**Material for the task**
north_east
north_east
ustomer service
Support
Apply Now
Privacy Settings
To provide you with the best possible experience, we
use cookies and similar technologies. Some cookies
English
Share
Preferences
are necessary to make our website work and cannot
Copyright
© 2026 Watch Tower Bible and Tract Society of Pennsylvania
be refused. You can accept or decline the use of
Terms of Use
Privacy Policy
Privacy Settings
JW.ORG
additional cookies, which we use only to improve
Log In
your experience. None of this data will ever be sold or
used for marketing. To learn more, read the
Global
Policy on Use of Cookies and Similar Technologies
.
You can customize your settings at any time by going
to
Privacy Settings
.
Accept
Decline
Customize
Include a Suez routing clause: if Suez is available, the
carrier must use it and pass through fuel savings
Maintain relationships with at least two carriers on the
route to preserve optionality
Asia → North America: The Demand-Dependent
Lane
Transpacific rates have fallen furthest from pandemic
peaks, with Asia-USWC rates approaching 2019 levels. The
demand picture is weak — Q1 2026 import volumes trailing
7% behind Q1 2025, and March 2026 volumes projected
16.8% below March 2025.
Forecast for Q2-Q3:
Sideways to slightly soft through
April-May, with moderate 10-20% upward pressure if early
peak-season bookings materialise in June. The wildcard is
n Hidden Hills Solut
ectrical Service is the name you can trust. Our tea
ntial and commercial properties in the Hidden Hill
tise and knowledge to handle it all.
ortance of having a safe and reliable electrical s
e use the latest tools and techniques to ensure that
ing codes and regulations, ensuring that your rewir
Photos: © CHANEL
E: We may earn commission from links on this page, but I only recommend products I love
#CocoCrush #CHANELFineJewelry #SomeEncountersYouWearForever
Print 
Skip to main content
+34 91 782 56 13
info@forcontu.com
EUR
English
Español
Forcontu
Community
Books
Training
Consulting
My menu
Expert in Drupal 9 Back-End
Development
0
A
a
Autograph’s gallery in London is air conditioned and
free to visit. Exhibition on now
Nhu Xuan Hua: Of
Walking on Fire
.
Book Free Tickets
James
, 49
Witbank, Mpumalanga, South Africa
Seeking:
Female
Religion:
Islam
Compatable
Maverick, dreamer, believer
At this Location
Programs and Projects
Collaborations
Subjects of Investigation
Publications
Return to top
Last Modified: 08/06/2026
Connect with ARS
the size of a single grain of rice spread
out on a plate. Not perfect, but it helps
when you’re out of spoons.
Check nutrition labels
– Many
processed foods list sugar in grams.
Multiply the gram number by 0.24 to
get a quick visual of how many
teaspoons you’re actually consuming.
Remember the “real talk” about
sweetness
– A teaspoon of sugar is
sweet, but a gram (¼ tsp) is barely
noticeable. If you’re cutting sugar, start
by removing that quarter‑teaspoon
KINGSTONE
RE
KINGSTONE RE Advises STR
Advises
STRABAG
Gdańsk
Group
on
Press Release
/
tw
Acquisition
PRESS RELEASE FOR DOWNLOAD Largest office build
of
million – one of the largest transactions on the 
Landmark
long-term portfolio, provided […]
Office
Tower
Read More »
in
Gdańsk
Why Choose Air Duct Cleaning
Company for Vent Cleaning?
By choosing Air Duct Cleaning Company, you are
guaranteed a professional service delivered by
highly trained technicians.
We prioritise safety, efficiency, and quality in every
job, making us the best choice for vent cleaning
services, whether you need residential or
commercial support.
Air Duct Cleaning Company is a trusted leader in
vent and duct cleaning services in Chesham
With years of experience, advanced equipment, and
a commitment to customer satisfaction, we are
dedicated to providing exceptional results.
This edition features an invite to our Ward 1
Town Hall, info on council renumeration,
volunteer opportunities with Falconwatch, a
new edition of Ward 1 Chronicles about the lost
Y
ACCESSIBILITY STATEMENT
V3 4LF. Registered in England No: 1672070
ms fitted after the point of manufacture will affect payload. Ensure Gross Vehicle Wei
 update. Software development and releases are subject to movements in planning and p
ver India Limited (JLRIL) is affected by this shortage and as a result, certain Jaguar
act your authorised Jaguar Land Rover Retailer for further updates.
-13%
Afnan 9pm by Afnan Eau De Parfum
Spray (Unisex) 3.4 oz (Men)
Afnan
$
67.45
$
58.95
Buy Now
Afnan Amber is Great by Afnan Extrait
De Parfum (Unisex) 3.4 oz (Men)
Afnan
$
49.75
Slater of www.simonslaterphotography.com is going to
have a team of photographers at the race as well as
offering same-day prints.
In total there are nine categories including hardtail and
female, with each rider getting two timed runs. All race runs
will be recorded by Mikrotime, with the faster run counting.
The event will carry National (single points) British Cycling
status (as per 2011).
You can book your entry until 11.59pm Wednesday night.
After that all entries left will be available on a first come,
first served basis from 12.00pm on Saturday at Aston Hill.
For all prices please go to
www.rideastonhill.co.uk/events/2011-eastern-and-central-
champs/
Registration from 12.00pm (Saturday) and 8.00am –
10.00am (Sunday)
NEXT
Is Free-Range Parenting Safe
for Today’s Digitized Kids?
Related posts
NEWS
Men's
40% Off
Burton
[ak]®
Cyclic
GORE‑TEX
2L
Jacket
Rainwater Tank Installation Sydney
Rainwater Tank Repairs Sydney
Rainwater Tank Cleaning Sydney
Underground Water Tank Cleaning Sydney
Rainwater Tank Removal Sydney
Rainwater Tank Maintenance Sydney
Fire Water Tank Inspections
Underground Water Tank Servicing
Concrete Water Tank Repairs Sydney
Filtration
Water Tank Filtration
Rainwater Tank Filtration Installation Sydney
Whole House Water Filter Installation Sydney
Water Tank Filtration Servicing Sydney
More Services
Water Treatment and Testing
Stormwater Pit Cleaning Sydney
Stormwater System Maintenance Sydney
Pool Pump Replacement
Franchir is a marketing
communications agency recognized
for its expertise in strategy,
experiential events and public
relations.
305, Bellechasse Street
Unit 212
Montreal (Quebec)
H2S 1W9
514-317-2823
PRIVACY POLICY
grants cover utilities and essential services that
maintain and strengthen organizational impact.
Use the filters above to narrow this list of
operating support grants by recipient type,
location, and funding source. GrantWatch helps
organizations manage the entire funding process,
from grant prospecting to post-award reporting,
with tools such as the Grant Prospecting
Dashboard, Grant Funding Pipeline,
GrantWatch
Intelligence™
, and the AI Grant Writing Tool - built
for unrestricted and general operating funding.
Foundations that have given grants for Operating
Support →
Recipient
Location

**Exercise goal**
All of the records above must be reproduced exactly.

**Your solution**
north_east
north_east
ustomer service
Support
Apply Now
Privacy Settings
To provide you with the best possible experience, we
use cookies and similar technologies. Some cookies
English
Share
Preferences
are necessary to make our website work and cannot
Copyright
© 2026 Watch Tower Bible and Tract Society of Pennsylvania
be refused. You can accept or decline the use of
Terms of Use
Privacy Policy
Privacy Settings
JW.ORG
additional cookies, which we use only to improve
Log In
your experience. None of this data will ever be sold or
used for marketing. To learn more, read the
Global
Policy on Use of Cookies and Similar Technologies
.
You can customize your settings at any time by going
to
Privacy Settings
.
Accept
Decline
Customize
Include a Suez routing clause: if Suez is available, the
carrier must use it and pass through fuel savings
Maintain relationships with at least two carriers on the
route to preserve optionality
Asia → North America: The Demand-Dependent
Lane
Transpacific rates have fallen furthest from pandemic
peaks, with Asia-USWC rates approaching 2019 levels. The
demand picture is weak — Q1 2026 import volumes trailing
7% behind Q1 2025, and March 2026 volumes projected
16.8% below March 2025.
Forecast for Q2-Q3:
Sideways to slightly soft through
April-May, with moderate 10-20% upward pressure if early
peak-season bookings materialise in June. The wildcard is
n Hidden Hills Solut
ectrical Service is the name you can trust. Our tea
ntial and commercial properties in the Hidden Hill
tise and knowledge to handle it all.
ortance of having a safe and reliable electrical s
e use the latest tools and techniques to ensure that
ing codes and regulations, ensuring that your rewir
Photos: © CHANEL
E: We may earn commission from links on this page, but I only recommend products I love
#CocoCrush #CHANELFineJewelry #SomeEncountersYouWearForever
Print 
Skip to main content
+34 91 782 56 13
info@forcontu.com
EUR
English
Español
Forcontu
Community
Books
Training
Consulting
My menu
Expert in Drupal 9 Back-End
Development
0
A
a
Autograph’s gallery in London is air conditioned and
free to visit. Exhibition on now
Nhu Xuan Hua: Of
Walking on Fire
.
Book Free Tickets
James
, 49
Witbank, Mpumalanga, South Africa
Seeking:
Female
Religion:
Islam
Compatable
Maverick, dreamer, believer
At this Location
Programs and Projects
Collaborations
Subjects of Investigation
Publications
Return to top
Last Modified: 08/06/2026
Connect with ARS
the size of a single grain of rice spread
out on a plate. Not perfect, but it helps
when you’re out of spoons.
Check nutrition labels
– Many
processed foods list sugar in grams.
Multiply the gram number by 0.24 to
get a quick visual of how many
teaspoons you’re actually consuming.
Remember the “real talk” about
sweetness
– A teaspoon of sugar is
sweet, but a gram (¼ tsp) is barely
noticeable. If you’re cutting sugar, start
by removing that quarter‑teaspoon
KINGSTONE
RE
KINGSTONE RE Advises STR
Advises
STRABAG
Gdańsk
Group
on
Press Release
/
tw
Acquisition
PRESS RELEASE FOR DOWNLOAD Largest office build
of
million – one of the largest transactions on the 
Landmark
long-term portfolio, provided […]
Office
Tower
Read More »
in
Gdańsk
Why Choose Air Duct Cleaning
Company for Vent Cleaning?
By choosing Air Duct Cleaning Company, you are
guaranteed a professional service delivered by
highly trained technicians.
We prioritise safety, efficiency, and quality in every
job, making us the best choice for vent cleaning
services, whether you need residential or
commercial support.
Air Duct Cleaning Company is a trusted leader in
vent and duct cleaning services in Chesham
With years of experience, advanced equipment, and
a commitment to customer satisfaction, we are
dedicated to providing exceptional results.
This edition features an invite to our Ward 1
Town Hall, info on council renumeration,
volunteer opportunities with Falconwatch, a
new edition of Ward 1 Chronicles about the lost
Y
ACCESSIBILITY STATEMENT
V3 4LF. Registered in England No: 1672070
ms fitted after the point of manufacture will affect payload. Ensure Gross Vehicle Wei
 update. Software development and releases are subject to movements in planning and p
ver India Limited (JLRIL) is affected by this shortage and as a result, certain Jaguar
act your authorised Jaguar Land Rover Retailer for further updates.
-13%
Afnan 9pm by Afnan Eau De Parfum
Spray (Unisex) 3.4 oz (Men)
Afnan
$
67.45
$
58.95
Buy Now
Afnan Amber is Great by Afnan Extrait
De Parfum (Unisex) 3.4 oz (Men)
Afnan
$
49.75
Slater of www.simonslaterphotography.com is going to
have a team of photographers at the race as well as
offering same-day prints.
In total there are nine categories including hardtail and
female, with each rider getting two timed runs. All race runs
will be recorded by Mikrotime, with the faster run counting.
The event will carry National (single points) British Cycling
status (as per 2011).
You can book your entry until 11.59pm Wednesday night.
After that all entries left will be available on a first come,
first served basis from 12.00pm on Saturday at Aston Hill.
For all prices please go to
www.rideastonhill.co.uk/events/2011-eastern-and-central-
champs/
Registration from 12.00pm (Saturday) and 8.00am –
10.00am (Sunday)
NEXT
Is Free-Range Parenting Safe
for Today’s Digitized Kids?
Related posts
NEWS
Men's
40% Off
Burton
[ak]®
Cyclic
GORE‑TEX
2L
Jacket
Rainwater Tank Installation Sydney
Rainwater Tank Repairs Sydney
Rainwater Tank Cleaning Sydney
Underground Water Tank Cleaning Sydney
Rainwater Tank Removal Sydney
Rainwater Tank Maintenance Sydney
Fire Water Tank Inspections
Underground Water Tank Servicing
Concrete Water Tank Repairs Sydney
Filtration
Water Tank Filtration
Rainwater Tank Filtration Installation Sydney
Whole House Water Filter Installation Sydney
Water Tank Filtration Servicing Sydney
More Services
Water Treatment and Testing
Stormwater Pit Cleaning Sydney
Stormwater System Maintenance Sydney
Pool Pump Replacement
Franchir is a marketing
communications agency recognized
for its expertise in strategy,
experiential events and public
relations.
305, Bellechasse Street
Unit 212
Montreal (Quebec)
H2S 1W9
514-317-2823
PRIVACY POLICY
grants cover utilities and essential services that
maintain and strengthen organizational impact.
Use the filters above to narrow this list of
operating support grants by recipient type,
location, and funding source. GrantWatch helps
organizations manage the entire funding process,
from grant prospecting to post-award reporting,
with tools such as the Grant Prospecting
Dashboard, Grant Funding Pipeline,
GrantWatch
Intelligence™
, and the AI Grant Writing Tool - built
for unrestricted and general operating funding.
Foundations that have given grants for Operating
Support →
Recipient
Location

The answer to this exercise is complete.